Um livro chamado Criatividades
Era um livro meio caderno, um caderno meio livro, era feito de páginas que se alternavam entre páginas coloridas e brancas. Na direita os poemas nas páginas coloridas, na esquerda as páginas brancas em branco. Era feito de estímulos, provocava e intimidava. Como diria Adélia Prado, espicaçava.

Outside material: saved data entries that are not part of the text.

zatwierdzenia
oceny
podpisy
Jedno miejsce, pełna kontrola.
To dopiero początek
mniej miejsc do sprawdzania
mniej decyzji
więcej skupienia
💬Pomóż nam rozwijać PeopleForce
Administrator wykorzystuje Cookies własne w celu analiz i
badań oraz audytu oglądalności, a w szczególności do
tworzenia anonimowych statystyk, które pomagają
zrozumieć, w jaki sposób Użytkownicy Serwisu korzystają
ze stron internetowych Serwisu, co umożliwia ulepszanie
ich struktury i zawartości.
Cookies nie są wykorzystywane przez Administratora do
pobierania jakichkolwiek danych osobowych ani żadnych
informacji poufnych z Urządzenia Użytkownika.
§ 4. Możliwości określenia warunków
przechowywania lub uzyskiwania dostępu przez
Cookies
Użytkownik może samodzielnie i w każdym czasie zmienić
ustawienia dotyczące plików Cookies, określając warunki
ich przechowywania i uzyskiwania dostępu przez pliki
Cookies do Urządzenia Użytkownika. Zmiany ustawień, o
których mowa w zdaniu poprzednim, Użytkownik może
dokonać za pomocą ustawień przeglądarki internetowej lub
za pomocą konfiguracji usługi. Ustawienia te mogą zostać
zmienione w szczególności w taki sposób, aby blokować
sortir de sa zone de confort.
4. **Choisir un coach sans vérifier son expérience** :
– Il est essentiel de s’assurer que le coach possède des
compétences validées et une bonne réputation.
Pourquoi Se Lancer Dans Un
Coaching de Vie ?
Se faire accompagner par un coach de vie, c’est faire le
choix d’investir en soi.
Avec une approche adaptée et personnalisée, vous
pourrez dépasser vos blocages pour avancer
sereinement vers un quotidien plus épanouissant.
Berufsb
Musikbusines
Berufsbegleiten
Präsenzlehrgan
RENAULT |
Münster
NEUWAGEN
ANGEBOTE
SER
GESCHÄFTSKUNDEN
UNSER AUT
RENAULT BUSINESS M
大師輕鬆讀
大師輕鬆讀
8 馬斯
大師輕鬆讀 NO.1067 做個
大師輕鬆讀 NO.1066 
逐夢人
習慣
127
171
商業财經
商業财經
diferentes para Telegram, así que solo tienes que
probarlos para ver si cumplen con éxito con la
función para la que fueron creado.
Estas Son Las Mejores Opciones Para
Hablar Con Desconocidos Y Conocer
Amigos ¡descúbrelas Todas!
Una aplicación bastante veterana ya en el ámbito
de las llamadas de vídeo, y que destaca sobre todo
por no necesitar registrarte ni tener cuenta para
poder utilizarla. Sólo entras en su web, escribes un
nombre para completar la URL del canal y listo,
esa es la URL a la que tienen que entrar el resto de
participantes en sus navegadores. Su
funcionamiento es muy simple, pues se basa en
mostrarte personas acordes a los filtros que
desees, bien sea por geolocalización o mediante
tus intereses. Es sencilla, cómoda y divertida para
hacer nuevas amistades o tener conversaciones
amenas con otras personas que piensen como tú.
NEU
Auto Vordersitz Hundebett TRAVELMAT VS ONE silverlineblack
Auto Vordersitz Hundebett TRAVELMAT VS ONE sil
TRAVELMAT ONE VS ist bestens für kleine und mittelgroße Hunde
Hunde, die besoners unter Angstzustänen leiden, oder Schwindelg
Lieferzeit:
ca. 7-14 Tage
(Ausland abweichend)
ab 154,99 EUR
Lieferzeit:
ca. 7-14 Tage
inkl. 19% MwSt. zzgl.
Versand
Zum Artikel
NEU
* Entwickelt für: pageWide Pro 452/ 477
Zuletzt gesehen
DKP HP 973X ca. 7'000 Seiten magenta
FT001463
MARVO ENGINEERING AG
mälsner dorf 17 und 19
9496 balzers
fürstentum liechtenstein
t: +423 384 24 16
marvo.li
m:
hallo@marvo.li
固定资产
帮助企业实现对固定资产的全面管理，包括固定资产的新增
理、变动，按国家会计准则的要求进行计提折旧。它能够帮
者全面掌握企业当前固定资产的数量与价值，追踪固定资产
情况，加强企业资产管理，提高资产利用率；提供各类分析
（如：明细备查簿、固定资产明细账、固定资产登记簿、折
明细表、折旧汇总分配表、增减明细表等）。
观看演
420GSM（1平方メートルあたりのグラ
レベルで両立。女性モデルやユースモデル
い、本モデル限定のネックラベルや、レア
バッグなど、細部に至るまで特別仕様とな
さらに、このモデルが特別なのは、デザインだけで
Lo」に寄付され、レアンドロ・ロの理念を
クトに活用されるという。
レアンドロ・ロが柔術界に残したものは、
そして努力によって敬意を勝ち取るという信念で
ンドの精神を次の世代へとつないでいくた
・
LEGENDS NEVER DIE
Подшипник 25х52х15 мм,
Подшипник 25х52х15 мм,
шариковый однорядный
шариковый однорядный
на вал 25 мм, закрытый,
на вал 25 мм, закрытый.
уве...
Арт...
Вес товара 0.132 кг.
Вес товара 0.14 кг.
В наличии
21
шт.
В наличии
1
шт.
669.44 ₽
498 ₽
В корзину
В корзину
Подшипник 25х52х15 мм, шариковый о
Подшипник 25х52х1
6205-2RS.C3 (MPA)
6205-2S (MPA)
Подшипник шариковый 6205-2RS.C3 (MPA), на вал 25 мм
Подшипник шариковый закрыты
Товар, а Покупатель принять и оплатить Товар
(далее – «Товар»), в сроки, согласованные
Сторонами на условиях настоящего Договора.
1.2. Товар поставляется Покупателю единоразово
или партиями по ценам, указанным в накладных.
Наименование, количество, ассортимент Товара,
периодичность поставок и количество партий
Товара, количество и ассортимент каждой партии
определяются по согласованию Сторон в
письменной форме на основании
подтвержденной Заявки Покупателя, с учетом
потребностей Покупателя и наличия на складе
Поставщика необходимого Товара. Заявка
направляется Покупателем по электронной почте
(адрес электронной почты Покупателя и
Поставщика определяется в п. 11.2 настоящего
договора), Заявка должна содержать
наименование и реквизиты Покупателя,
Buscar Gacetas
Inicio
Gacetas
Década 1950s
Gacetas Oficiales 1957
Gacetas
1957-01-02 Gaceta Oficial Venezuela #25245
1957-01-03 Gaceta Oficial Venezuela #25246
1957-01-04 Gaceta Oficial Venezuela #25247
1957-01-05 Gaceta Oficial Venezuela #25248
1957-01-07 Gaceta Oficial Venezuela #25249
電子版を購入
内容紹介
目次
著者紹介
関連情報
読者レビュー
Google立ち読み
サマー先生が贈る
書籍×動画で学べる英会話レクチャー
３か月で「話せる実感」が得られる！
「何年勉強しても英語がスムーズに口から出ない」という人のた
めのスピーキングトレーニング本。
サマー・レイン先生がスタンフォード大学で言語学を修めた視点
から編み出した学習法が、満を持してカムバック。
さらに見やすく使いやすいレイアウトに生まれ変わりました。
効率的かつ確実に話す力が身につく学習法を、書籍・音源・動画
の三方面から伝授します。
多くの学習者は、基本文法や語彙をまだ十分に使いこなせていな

O título: Criatividades. O objetivo era esse mesmo, cutucar a criatividade dos alunos. Não me recordo em que série eu estava quando nas aulas de literatura o conheci, mas me recordo bem do que senti ao ler “Poema em linha reta”. Foi como se eu derrapasse e enquanto lia nada mais em volta acontecia. Parei na folha ao lado, em branco, extasiada. Por essa época eu já estava seduzida pela poesia de Vinícius, lia suas crônicas e ouvia suas músicas. Os amigos curtiam Led Zeppelin, Bob Dylan e Janis Joplin enquanto eu ouvia... “Paris outono de 73, estou no nosso bar mais uma vez...” em que bar eu estava? Em que ano eu estava? Pelo 73 suponho que por volta dos 74, nos meus 16, 17 anos. Acho que foi quando comecei a escrever alguma coisa. À princípio transcrevia para o branco das páginas os poemas e as letras de Vinícius: “...São demais os perigos desta vida... principalmente quando uma lua chega de repente...”. A lua. Eu, que já olhava prá ela, passei a encará-la com olhares de espelho. Arriscava, então, meus versos à lápis tímida comigo mesma e, envergonhada com o que escrevia, apagava. Mas Criatividades exigia alguma coisa dos alunos e, para não deixar pistas, eu desenhava por cima das marcas do que não sei se era poesia. O ano letivo terminou com o livro todo marcado por rabiscos. Passei a escrever em papéis soltos que eu guardava, bem dobrados, numa caixa que eu mantinha escondida no armário. Não sei o que aconteceu com o livro, provavelmente se perdeu nas tantas mudanças de casa, mas a caixa, na primeira oportunidade, joguei fora com tudo dentro. E nessas tantas mudanças acabei me perdendo, e perdendo também o costume de encarar a lua, porém nunca deixei de encarar o espelho procurando por ela. Até o dia em que, anos depois, me vi com aquele livro velho, sem capa e com as páginas espessas. Era um livro de poemas de Fernando Pessoa, que minha irmã havia esquecido comigo numa das suas mudanças. De novo derrapei no poema em linha reta e parei na porta de uma tabacaria, extasiada imaginando o céu de Lisboa. Uma lua surgiu de repente quando Criatividades emergiu na lembrança me espicaçando. Voltei a escrever e, apesar dos perigos, nunca mais apaguei nem um traço.